We think the actors’ emotions his latest attempt seem suppressed, especially in the relationship between Tris and Four, and Mother/son relationship between Evelyn and Four. Sometimes Woodley is just too wooden. And the same goes for the rest of the cast.  It all seems so understated when there’s so much at stake.


Some of the special effects were amazing to watch. Woodley and Ansel Elgort, who plays her estranged brother, Caleb, describe the scenes scaling the wall as exhausting.They were all put in harnesses. Elgort says for him, it was more like being dragged up the wall, which ripped his clothes to shreds on each take. But the scenes were shot well using various angles.


There’s a lot of fighting and a lot of running out in the open away from the bad guys shooting guns. It’s amazing what bad shots they were, because most of the time, they don’t hit anything. There are some good crashes and explosions to keep your interest. But there are also a lot of closeups of blank stares where not much is going on.












Woodley says she likes being able to do things in films you wouldn’t ordinarily be able to do. She liked running through the desert in the red rain. And she says it was amazing for her to see the images the graphic effects created like the office and other high tech surroundings that were just a green screen when she did the scenes. Theo James said there were so many times he was talking to nothing and had to concentrate on what he was saying to who, even though he was just looking into thin air.
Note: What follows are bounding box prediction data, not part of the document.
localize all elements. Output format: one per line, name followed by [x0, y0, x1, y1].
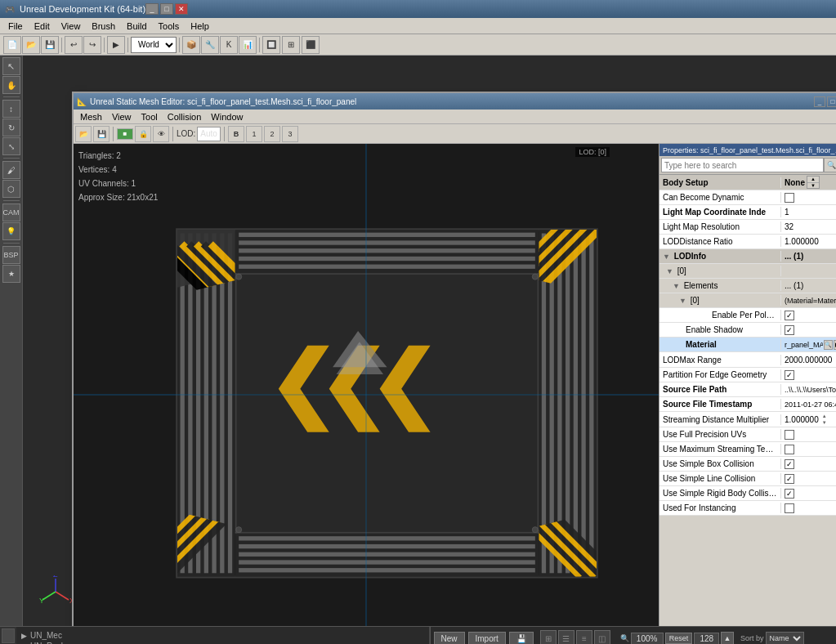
redo-button[interactable]: ↪ — [83, 36, 101, 54]
maximize-button[interactable]: □ — [160, 3, 173, 15]
prop-value-per-poly[interactable] — [781, 310, 836, 321]
lt-rotate[interactable]: ↻ — [2, 119, 20, 136]
prop-material-search[interactable]: 🔍 — [824, 340, 833, 350]
lt-camera[interactable]: CAM — [2, 203, 20, 221]
reset-zoom-button[interactable]: Reset — [665, 633, 693, 644]
grid-view-btn[interactable]: ⊞ — [540, 630, 557, 644]
stream-spinner[interactable]: ▲ ▼ — [822, 413, 827, 426]
sme-menu-mesh[interactable]: Mesh — [75, 110, 107, 123]
minimize-button[interactable]: _ — [145, 3, 159, 15]
menu-view[interactable]: View — [56, 20, 86, 33]
main-viewport[interactable]: X Y Z 📐 Unreal Static Mesh Editor: sci_f… — [23, 56, 836, 626]
prop-row-elem0[interactable]: ▼ [0] (Material=Material — [659, 293, 836, 308]
save-asset-button[interactable]: 💾 — [509, 632, 534, 645]
lt-geometry[interactable]: ⬡ — [2, 180, 20, 198]
asset-item-unmec[interactable]: ▶ UN_Mec — [20, 630, 426, 641]
asset-item-unrock[interactable]: ▶ UN_Rock — [20, 641, 426, 644]
prop-value-partition[interactable] — [781, 369, 836, 381]
prop-row-elements[interactable]: ▼ Elements ... (1) — [659, 279, 836, 293]
props-search-button[interactable]: 🔍 — [824, 158, 836, 172]
lt-light[interactable]: 💡 — [2, 222, 20, 240]
prop-checkbox-dynamic[interactable] — [785, 193, 794, 203]
toolbar-btn-3[interactable]: K — [220, 36, 238, 54]
prop-value-rigidbody[interactable] — [781, 488, 836, 499]
viewport-btn-3[interactable]: ⬛ — [302, 36, 320, 54]
lt-select[interactable]: ↖ — [2, 57, 20, 75]
menu-build[interactable]: Build — [122, 20, 151, 33]
prop-checkbox-rigidbody[interactable] — [785, 489, 794, 499]
new-asset-button[interactable]: New — [434, 632, 465, 645]
sme-minimize[interactable]: _ — [814, 96, 825, 107]
prop-row-lodinfo[interactable]: ▼ LODInfo ... (1) — [659, 249, 836, 264]
close-button[interactable]: ✕ — [175, 3, 188, 15]
sme-num3-btn[interactable]: 3 — [282, 126, 298, 142]
new-button[interactable]: 📄 — [3, 36, 21, 54]
prop-value-instancing[interactable] — [781, 503, 836, 514]
sme-menu-window[interactable]: Window — [206, 110, 248, 123]
import-asset-button[interactable]: Import — [468, 632, 506, 645]
toolbar-btn-2[interactable]: 🔧 — [201, 36, 219, 54]
lt-move[interactable]: ↕ — [2, 100, 20, 118]
save-button[interactable]: 💾 — [41, 36, 59, 54]
viewport-btn-2[interactable]: ⊞ — [282, 36, 300, 54]
svg-point-79 — [236, 527, 242, 533]
sme-maximize[interactable]: □ — [827, 96, 836, 107]
sort-dropdown[interactable]: Name — [766, 632, 804, 644]
sme-green-btn[interactable]: ■ — [117, 128, 133, 140]
detail-view-btn[interactable]: ≡ — [576, 630, 592, 644]
sme-viewport[interactable]: Triangles: 2 Vertices: 4 UV Channels: 1 … — [74, 144, 659, 626]
menu-brush[interactable]: Brush — [87, 20, 120, 33]
play-button[interactable]: ▶ — [107, 36, 125, 54]
sme-open-btn[interactable]: 📂 — [75, 126, 92, 142]
zoom-up-btn[interactable]: ▲ — [721, 632, 734, 644]
lt-brush[interactable]: 🖌 — [2, 161, 20, 179]
prop-checkbox-per-poly[interactable] — [785, 311, 794, 320]
viewport-btn-1[interactable]: 🔲 — [262, 36, 280, 54]
prop-material-browse[interactable]: ▶ — [834, 340, 836, 350]
toolbar-btn-1[interactable]: 📦 — [182, 36, 200, 54]
prop-checkbox-shadow[interactable] — [785, 325, 794, 335]
sme-bold-btn[interactable]: B — [228, 126, 244, 142]
prop-checkbox-partition[interactable] — [785, 370, 794, 380]
prop-checkbox-fullprec[interactable] — [785, 430, 794, 440]
lt-actor[interactable]: ★ — [2, 265, 20, 283]
prop-dropdown-body-setup[interactable]: ▲ ▼ — [807, 176, 820, 189]
props-search-input[interactable] — [661, 158, 824, 172]
prop-row-lod0[interactable]: ▼ [0] — [659, 264, 836, 279]
sme-view-btn[interactable]: 👁 — [153, 126, 169, 142]
lt-scale[interactable]: ⤡ — [2, 137, 20, 155]
undo-button[interactable]: ↩ — [65, 36, 83, 54]
toolbar-btn-4[interactable]: 📊 — [239, 36, 257, 54]
menu-file[interactable]: File — [3, 20, 28, 33]
prop-value-fullprec[interactable] — [781, 429, 836, 441]
sme-menu-view[interactable]: View — [107, 110, 136, 123]
sme-save-btn[interactable]: 💾 — [93, 126, 110, 142]
prop-row-shadow: Enable Shadow — [659, 323, 836, 338]
prop-value-linecol[interactable] — [781, 473, 836, 485]
prop-checkbox-boxcol[interactable] — [785, 459, 794, 469]
menu-tools[interactable]: Tools — [154, 20, 185, 33]
prop-checkbox-instancing[interactable] — [785, 503, 794, 513]
menu-edit[interactable]: Edit — [29, 20, 55, 33]
sme-num1-btn[interactable]: 1 — [246, 126, 262, 142]
menu-help[interactable]: Help — [186, 20, 214, 33]
lt-hand[interactable]: ✋ — [2, 76, 20, 94]
sme-lock-btn[interactable]: 🔒 — [135, 126, 151, 142]
prop-checkbox-linecol[interactable] — [785, 474, 794, 484]
prop-row-fullprec: Use Full Precision UVs — [659, 427, 836, 442]
prop-value-boxcol[interactable] — [781, 458, 836, 470]
svg-rect-32 — [239, 265, 535, 269]
list-view-btn[interactable]: ☰ — [558, 630, 574, 644]
prop-value-shadow[interactable] — [781, 324, 836, 336]
world-dropdown[interactable]: World — [131, 37, 177, 53]
sme-num2-btn[interactable]: 2 — [264, 126, 280, 142]
open-button[interactable]: 📂 — [22, 36, 40, 54]
prop-checkbox-maxstream[interactable] — [785, 445, 794, 454]
sme-menu-collision[interactable]: Collision — [163, 110, 207, 123]
filter-view-btn[interactable]: ◫ — [594, 630, 610, 644]
prop-label-material: Material — [659, 339, 781, 350]
sme-menu-tool[interactable]: Tool — [136, 110, 163, 123]
prop-value-dynamic[interactable] — [781, 192, 836, 203]
lt-bsp[interactable]: BSP — [2, 246, 20, 264]
prop-value-maxstream[interactable] — [781, 444, 836, 455]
There are other special effects, like putting them inside floating plasma bubbles suspended in air which looked pretty silly. The technology of the transporters seemed ok, but more like generic space ships from shows like Star Trek or Deep Space Nine. And the cleansing of our rebels was an obvious ploy to show some skin, particularly of James ripped tatted abs.  













Miles Teller seemed like the only character having fun with his role. He gets to have the sarcastic punch lines, but says it was so fun coming to the set every day to see who was on the call list. He particularly liked acting with Jeff Daniels who makes his first series appearance as David, the person Tris puts her trust in. He’s the man pulling the strings. He, too, is understated. Daniels says his kids were impressed their Dad joined the cast of one of their favorite series.


Naomi Watts was intense enough, but we didn’t believe the supposed bond between she and Four. We call her a lightweight heavy trying to gain power to run Chicago in spite of opposition from Octavia Spencer, head of another faction, Amity. We’ll have to see what Watts does as Evelyn in the last film.











Is this worth your bucks? This was filmed in Atlanta, even though it’s supposed to be set in Chicago. The dystopian wave of the future in these Young Adult series continues. Seeing Chicago destroyed is weird and some of the references brought laughs from our Chicago screening audience.


Fans of the series seemed to be into it, but we found some scenes did not follow or flow. We’re Interested in seeing how the next director interprets the final installment to see if they can tie up all the loose ends and draw it to a satisfying climax.  Hoping the director will be able to pull more than stunts out of his hat, and show more allegiance to the characters and their emotions.